Set down exactly the lines below between the line holding "Prirodna krema za negu kože - Propolis (nema" and the line holding "どの価値を感じない。数字よりも大事なのは、資本主義", inclusive; no other line belongs in the answer.

====== Entries provided ======

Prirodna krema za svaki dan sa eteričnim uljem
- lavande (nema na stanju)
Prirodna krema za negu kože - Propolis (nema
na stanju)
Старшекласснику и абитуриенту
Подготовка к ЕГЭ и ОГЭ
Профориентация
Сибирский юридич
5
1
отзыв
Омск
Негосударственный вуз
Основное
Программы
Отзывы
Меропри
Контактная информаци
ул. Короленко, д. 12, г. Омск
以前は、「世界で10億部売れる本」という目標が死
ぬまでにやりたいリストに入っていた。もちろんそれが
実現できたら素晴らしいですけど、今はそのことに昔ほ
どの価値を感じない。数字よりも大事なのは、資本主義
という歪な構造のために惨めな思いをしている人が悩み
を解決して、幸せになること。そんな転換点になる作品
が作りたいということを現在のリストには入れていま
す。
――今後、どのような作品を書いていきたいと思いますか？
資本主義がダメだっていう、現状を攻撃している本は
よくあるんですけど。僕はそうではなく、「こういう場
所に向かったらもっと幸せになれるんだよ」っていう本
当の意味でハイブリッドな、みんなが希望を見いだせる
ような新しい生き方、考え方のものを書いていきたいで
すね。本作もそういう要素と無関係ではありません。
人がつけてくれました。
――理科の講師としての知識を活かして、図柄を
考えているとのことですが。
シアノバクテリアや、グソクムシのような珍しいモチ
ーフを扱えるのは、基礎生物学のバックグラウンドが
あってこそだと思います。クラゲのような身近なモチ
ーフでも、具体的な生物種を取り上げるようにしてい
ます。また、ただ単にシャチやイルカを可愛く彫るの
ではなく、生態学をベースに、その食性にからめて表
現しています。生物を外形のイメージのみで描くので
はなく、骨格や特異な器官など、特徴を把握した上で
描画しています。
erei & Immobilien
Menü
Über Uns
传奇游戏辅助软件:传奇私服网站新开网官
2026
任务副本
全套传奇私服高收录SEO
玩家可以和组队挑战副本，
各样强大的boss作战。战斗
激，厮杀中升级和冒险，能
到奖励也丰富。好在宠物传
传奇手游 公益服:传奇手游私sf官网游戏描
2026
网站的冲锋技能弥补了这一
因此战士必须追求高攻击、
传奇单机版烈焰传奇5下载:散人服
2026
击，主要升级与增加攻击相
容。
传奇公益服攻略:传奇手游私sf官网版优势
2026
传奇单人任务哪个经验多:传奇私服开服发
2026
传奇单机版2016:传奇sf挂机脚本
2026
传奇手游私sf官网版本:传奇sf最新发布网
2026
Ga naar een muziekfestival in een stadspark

======

▸ **Result**:
Prirodna krema za negu kože - Propolis (nema
na stanju)
Старшекласснику и абитуриенту
Подготовка к ЕГЭ и ОГЭ
Профориентация
Сибирский юридич
5
1
отзыв
Омск
Негосударственный вуз
Основное
Программы
Отзывы
Меропри
Контактная информаци
ул. Короленко, д. 12, г. Омск
以前は、「世界で10億部売れる本」という目標が死
ぬまでにやりたいリストに入っていた。もちろんそれが
実現できたら素晴らしいですけど、今はそのことに昔ほ
どの価値を感じない。数字よりも大事なのは、資本主義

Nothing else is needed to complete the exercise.